2025 | Skripsi | ILMU HUKUM
KEKUATAN ALAT BUKTI INFORMASI ELEKTRONIK DAN DOKUMEN ELEKTRONIK DALAM PEMBUKTIAN TINDAK PIDANA PEMILIHAN UMUM
Oleh: Aji Wibowo Jati , Muhammad Fatahillah Akbar
INTISARI
Penelitian ini merupakan penelitian hukum yang bertujuan untuk menganalisis kekuatan pembuktian alat bukti elektronik dalam tindak pidana pemilihan umum dan pertimbangan hakim dalam menilai kekuatan pembuktian alat bukti elektronik dalam perkara tindak pidana pemilu.
Penelitian ini merupakan penelitian normatif yang menggunakan studi kepustakaan dan bahan penelitian yang terdiri baik dari bahan hukum primer dan bahan hukum sekunder yang memiliki keterkaitan dengan topik penelitian.
Hasil dari penelitian ini menjabarkan bahwa kedudukan alat bukti informasi dan/atau dokumen elektronik merupakan perluasan alat bukti yang sah sebagaimana diatur dalam Pasal 184 ayat (1) Undang Undang Nomor 8 Tahun 1981 tentang Hukum Acara Pidana, sementara kekuatan pembuktian alat bukti informasi dan/atau dokumen elektonik dalam tindak pidana pemilihan umum memiliki kekuatan pembuktian bebas yang penilaiannya merupakan otoritas hakim. Hakim dalam memeriksa perkara menilai kekuatan pembuktian dari alat bukti elektronik dengan berdasarkan pada keotentikan alat bukti informasi dan dokumen elektronik serta persesuaiannya dengan alat bukti lainnya yang dihadirkan di persidangan.
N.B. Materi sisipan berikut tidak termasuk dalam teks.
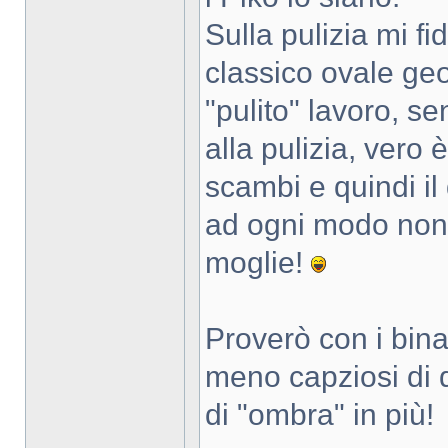
Sulla pulizia mi fi
classico ovale ge
"pulito" lavoro, s
alla pulizia, vero 
scambi e quindi il
ad ogni modo non
moglie!
Proverò con i bin
meno capziosi di 
di "ombra" in più!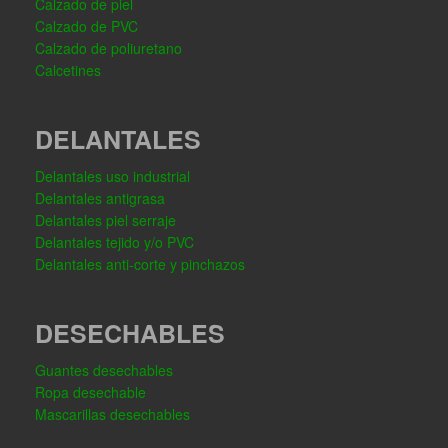
Calzado de piel
Calzado de PVC
Calzado de poliuretano
Calcetines
DELANTALES
Delantales uso industrial
Delantales antigrasa
Delantales piel serraje
Delantales tejido y/o PVC
Delantales anti-corte y pinchazos
DESECHABLES
Guantes desechables
Ropa desechable
Mascarillas desechables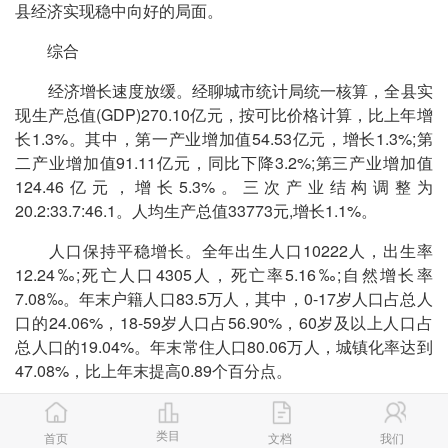
县经济实现稳中向好的局面。
综合
经济增长速度放缓。经聊城市统计局统一核算，全县实
现生产总值(GDP)270.10亿元，按可比价格计算，比上年增
长1.3%。其中，第一产业增加值54.53亿元，增长1.3%;第
二产业增加值91.11亿元，同比下降3.2%;第三产业增加值
124.46亿元，增长5.3%。三次产业结构调整为
20.2:33.7:46.1。人均生产总值33773元,增长1.1%。
人口保持平稳增长。全年出生人口10222人，出生率
12.24‰;死亡人口4305人，死亡率5.16‰;自然增长率
7.08‰。年末户籍人口83.5万人，其中，0-17岁人口占总人
口的24.06%，18-59岁人口占56.90%，60岁及以上人口占
总人口的19.04%。年末常住人口80.06万人，城镇化率达到
47.08%，比上年末提高0.89个百分点。
二、改革创新
类目
首页
文档
我们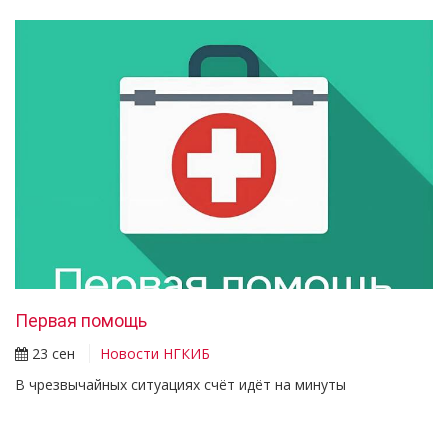
Первая помощь
23 сен
Новости НГКИБ
В чрезвычайных ситуациях счёт идёт на минуты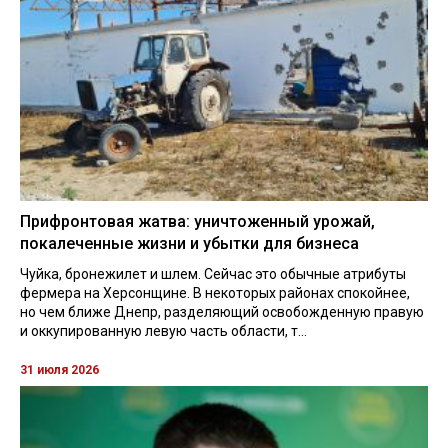
Прифронтовая жатва: уничтоженный урожай,
покалеченные жизни и убытки для бизнеса
Чуйка, бронежилет и шлем. Сейчас это обычные атрибуты
фермера на Херсонщине. В некоторых районах спокойнее,
но чем ближе Днепр, разделяющий освобожденную правую
и оккупированную левую часть области, т...
31 июля 2026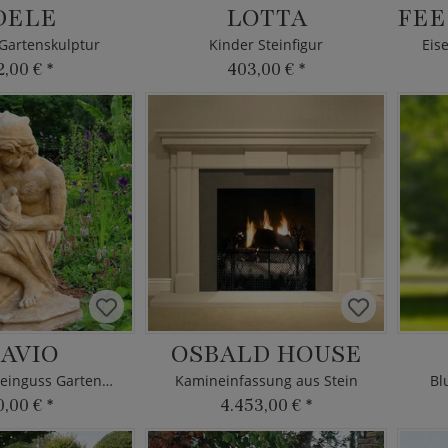
DELE
LOTTA
Gartenskulptur
Kinder Steinfigur
Eis
2,00 €
*
403,00 €
*
AVIO
OSBALD HOUSE
Historische Steinguss Gartenfigur
Kamineinfassung aus Stein
Bl
0,00 €
*
4.453,00 €
*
Kata kunci : Pembuktian, Alat Bukti Elektronik, Pemilu
THE STRENGTH OF ELECTRONIC INFORMATION AND DOCUMENTARY EVIDENCE ON PROOF OF GENERAL ELECTION CRIMINAL CASE
By: Aji Wibowo Jati , Muhammad Fatahillah Akbar
ABSTRACT
This research have a purpose to analyze the strength of electronic evidence in the proof of general election criminal case and judge consideration to examining the electronic evidence .
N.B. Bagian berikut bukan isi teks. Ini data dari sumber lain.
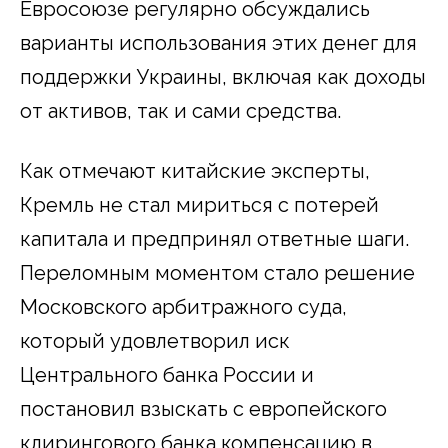
Евросоюзе регулярно обсуждались
варианты использования этих денег для
поддержки Украины, включая как доходы
от активов, так и сами средства.
Как отмечают китайские эксперты,
Кремль не стал мириться с потерей
капитала и предпринял ответные шаги.
Переломным моментом стало решение
Московского арбитражного суда,
который удовлетворил иск
Центрального банка России и
постановил взыскать с европейского
клирингового банка компенсацию в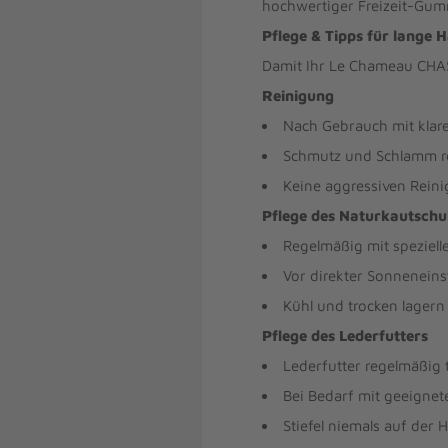
hochwertiger Freizeit-Gumm
Pflege & Tipps für lange H
Damit Ihr Le Chameau CHAS
Reinigung
Nach Gebrauch mit klar
Schmutz und Schlamm r
Keine aggressiven Rein
Pflege des Naturkautschu
Regelmäßig mit speziel
Vor direkter Sonneneins
Kühl und trocken lagern
Pflege des Lederfutters
Lederfutter regelmäßig 
Bei Bedarf mit geeigne
Stiefel niemals auf der 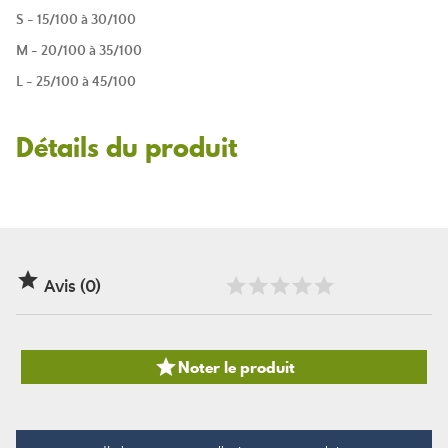
S - 15/100 à 30/100
M - 20/100 à 35/100
L - 25/100 à 45/100
Détails du produit

Avis (0)

Noter le produit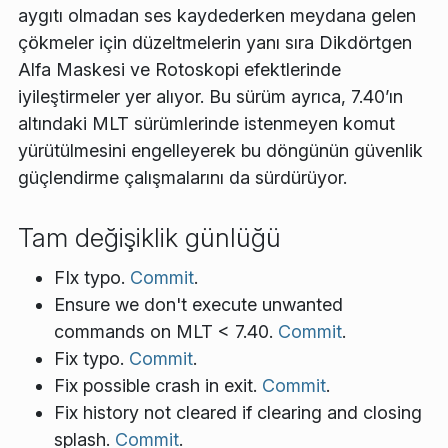
aygıtı olmadan ses kaydederken meydana gelen
çökmeler için düzeltmelerin yanı sıra Dikdörtgen
Alfa Maskesi ve Rotoskopi efektlerinde
iyileştirmeler yer alıyor. Bu sürüm ayrıca, 7.40’ın
altındaki MLT sürümlerinde istenmeyen komut
yürütülmesini engelleyerek bu döngünün güvenlik
güçlendirme çalışmalarını da sürdürüyor.
Tam değişiklik günlüğü
FIx typo.
Commit
.
Ensure we don't execute unwanted
commands on MLT < 7.40.
Commit
.
Fix typo.
Commit
.
Fix possible crash in exit.
Commit
.
Fix history not cleared if clearing and closing
splash.
Commit
.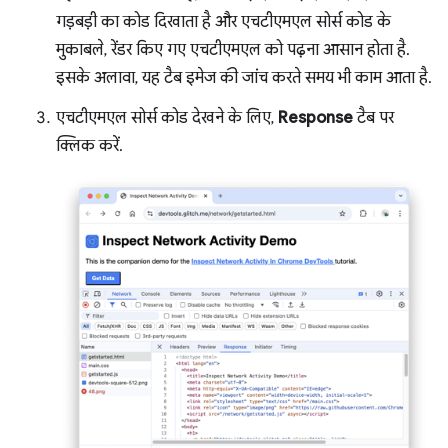
गड़बड़ी का कोड दिखाता है और एचटीएमएल सोर्स कोड के
मुकाबले, रेंडर किए गए एचटीएमएल को पढ़ना आसान होता है.
इसके अलावा, यह टैब इमेज की जांच करते समय भी काम आता है.
एचटीएमएल सोर्स कोड देखने के लिए,
Response
टैब पर
क्लिक करें.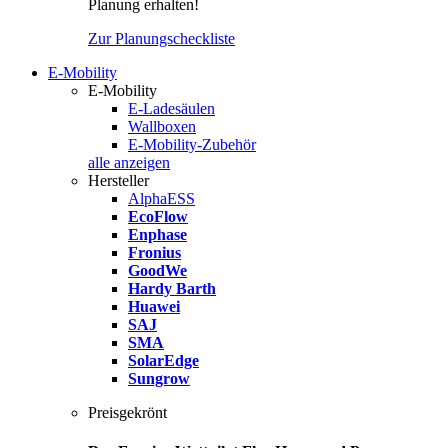
Planung erhalten!
Zur Planungscheckliste
E-Mobility
E-Mobility
E-Ladesäulen
Wallboxen
E-Mobility-Zubehör
alle anzeigen
Hersteller
AlphaESS
EcoFlow
Enphase
Fronius
GoodWe
Hardy Barth
Huawei
SAJ
SMA
SolarEdge
Sungrow
Preisgekrönt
This research belongs to normative law research that use literature study and both primary and secondary legal materials as a research materials that related with the research topic.
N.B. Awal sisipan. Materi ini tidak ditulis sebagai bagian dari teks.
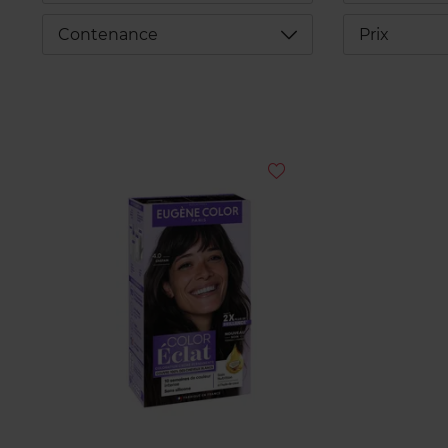
Déplier
Contenance
Prix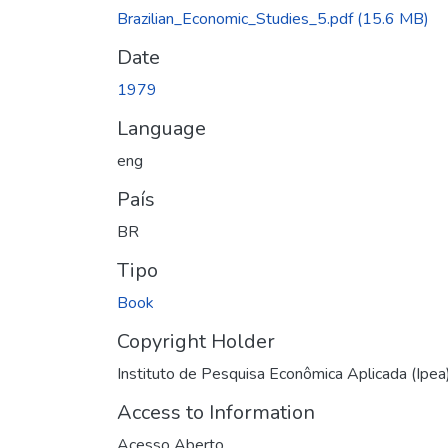
Brazilian_Economic_Studies_5.pdf
(15.6 MB)
Date
1979
Language
eng
País
BR
Tipo
Book
Copyright Holder
Instituto de Pesquisa Econômica Aplicada (Ipea
Access to Information
Acesso Aberto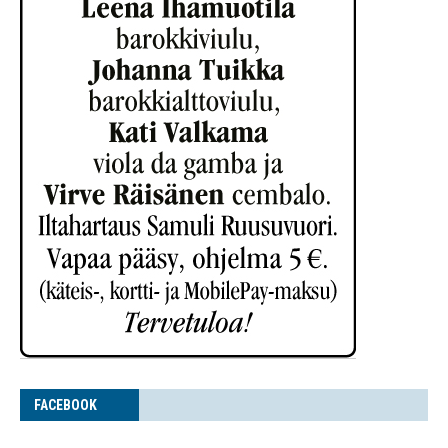
FACE­BOOK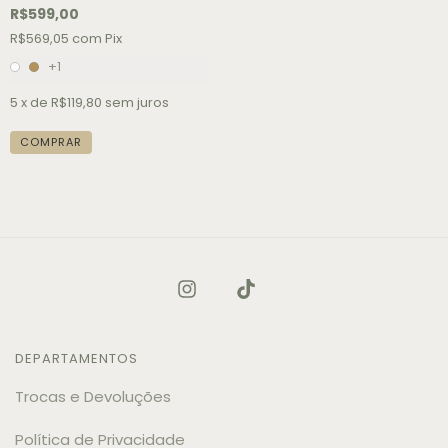
R$599,00
R$569,05
com
Pix
+1
5
x de
R$119,80
sem juros
COMPRAR
DEPARTAMENTOS
Trocas e Devoluções
Política de Privacidade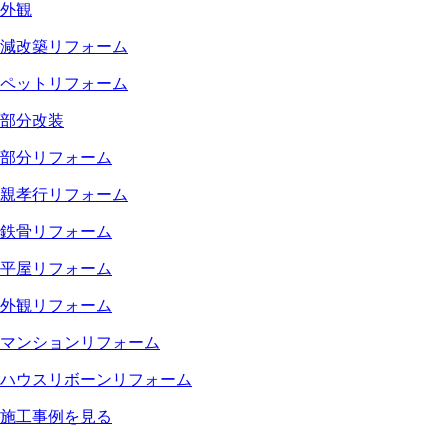
外観
減改築リフォーム
ペットリフォーム
部分改装
部分リフォーム
親孝行リフォーム
鉄骨リフォーム
平屋リフォーム
外観リフォーム
マンションリフォーム
ハウスリボーンリフォーム
施工事例を見る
This research explain that the position of electronic evidence in indonesia criminal procedural law is expanding the evidence that already exist as stated in Article 184 KUHAP. The strength of the electronic evidence on general election proof therefore is depend on the judge who inspects the case based on the authenticity of electronic evidence and the relevancy of electronic with the case and conformity with other evidences.